#breakingupwithAmazon
Dear Amazon, it’s not you, it’s me. You make it so, so easy that I order things without paying attention. I don’t concentrate on the experience of buying. I feel like I depend on you too much. And you gave me that nice credit card that gives 5% back…thank you. That only made me love you more.
Now I see that I need you so much more than you need me. I need to take a break.
On the other hand, it might be you.
I don’t shop at Walmart because they’re so abusive to their employees, so why am I giving you a pass on worker mistreatment? Your recent move to a $15 / hour minimum wage looked good, until I saw that it also drops some warehouse employees out of profit sharing and bonus plans.
So, we’re taking a break until Easter, and then we’ll see where things stand.
“Wow, Easter is late this year,” my good friend said, when I told her my plan. True. I’m going to miss you a lot.
I’m going to miss ordering stuff that comes in two days, before I could ever find time to get to the store. But the price is high, in workers stressed out about filling my order so fast. I think I can plan ahead.
I drive past three drugstores on my way to work – it can’t be that hard to stop, can it?
I do love the fair trade coffee…that’s hard to find out here in the world. But it’s not really fair trade is it, when the coffee is fairly sourced, but the person packing it can’t take a break to go to the bathroom?

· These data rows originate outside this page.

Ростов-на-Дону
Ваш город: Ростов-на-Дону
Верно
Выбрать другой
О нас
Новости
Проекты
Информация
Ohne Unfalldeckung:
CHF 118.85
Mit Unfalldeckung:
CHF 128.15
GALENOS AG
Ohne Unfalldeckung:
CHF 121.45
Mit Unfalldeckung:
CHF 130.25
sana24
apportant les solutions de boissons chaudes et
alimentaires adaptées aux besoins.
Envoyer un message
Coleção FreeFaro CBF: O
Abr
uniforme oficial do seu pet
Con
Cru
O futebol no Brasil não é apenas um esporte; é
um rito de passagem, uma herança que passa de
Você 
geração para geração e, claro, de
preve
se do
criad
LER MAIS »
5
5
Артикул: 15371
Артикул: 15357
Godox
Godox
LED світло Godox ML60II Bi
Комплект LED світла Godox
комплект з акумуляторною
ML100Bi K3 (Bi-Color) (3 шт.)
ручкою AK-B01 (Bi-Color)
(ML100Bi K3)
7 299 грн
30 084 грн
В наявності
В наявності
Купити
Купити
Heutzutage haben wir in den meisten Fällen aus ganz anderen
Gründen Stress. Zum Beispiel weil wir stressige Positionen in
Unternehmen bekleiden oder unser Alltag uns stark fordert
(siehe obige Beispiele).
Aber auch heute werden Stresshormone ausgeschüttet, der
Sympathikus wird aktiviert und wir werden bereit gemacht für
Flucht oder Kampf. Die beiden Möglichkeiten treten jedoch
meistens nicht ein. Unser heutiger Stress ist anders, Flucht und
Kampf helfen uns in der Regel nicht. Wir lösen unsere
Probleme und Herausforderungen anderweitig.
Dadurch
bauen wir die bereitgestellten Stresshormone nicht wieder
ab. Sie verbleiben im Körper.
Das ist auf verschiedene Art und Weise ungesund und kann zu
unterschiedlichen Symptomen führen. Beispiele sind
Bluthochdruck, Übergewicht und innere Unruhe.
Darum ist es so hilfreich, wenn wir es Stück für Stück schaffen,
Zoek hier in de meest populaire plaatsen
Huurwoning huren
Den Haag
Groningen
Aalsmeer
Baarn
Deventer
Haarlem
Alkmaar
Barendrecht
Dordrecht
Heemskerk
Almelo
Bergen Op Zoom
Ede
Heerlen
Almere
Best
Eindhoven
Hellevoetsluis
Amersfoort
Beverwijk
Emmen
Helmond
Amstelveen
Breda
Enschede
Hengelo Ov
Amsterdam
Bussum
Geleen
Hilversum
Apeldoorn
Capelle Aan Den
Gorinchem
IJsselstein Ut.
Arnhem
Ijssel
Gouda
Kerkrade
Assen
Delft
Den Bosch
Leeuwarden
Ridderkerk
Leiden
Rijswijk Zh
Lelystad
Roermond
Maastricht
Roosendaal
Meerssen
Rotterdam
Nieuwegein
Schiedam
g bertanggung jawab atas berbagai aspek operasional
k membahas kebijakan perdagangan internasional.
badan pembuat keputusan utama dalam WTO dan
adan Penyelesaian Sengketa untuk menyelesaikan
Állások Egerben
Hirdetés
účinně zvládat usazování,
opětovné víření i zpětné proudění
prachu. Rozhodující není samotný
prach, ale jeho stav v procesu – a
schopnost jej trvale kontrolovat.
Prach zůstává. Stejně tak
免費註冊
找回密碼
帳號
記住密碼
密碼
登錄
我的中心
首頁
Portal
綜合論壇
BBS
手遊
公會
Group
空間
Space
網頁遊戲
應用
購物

I find myself wondering if I can exempt Kindle books…no human labor is involved to pack the book, right? I do wonder if the author is getting a fair payment. I seem to want fewer and fewer paper books, to my surprise. The books I want to read again and again are on my Kindle now. The pile of books to read by my bed has dwindled, and the pile on my Kindle has grown. I could just read the books I have. It makes me a feel a little panicky, but there’s always the old fashioned way. You know, the library.
Ah, Amazon, I’m going to miss you. I’ll see how I feel after Easter. You take care, now.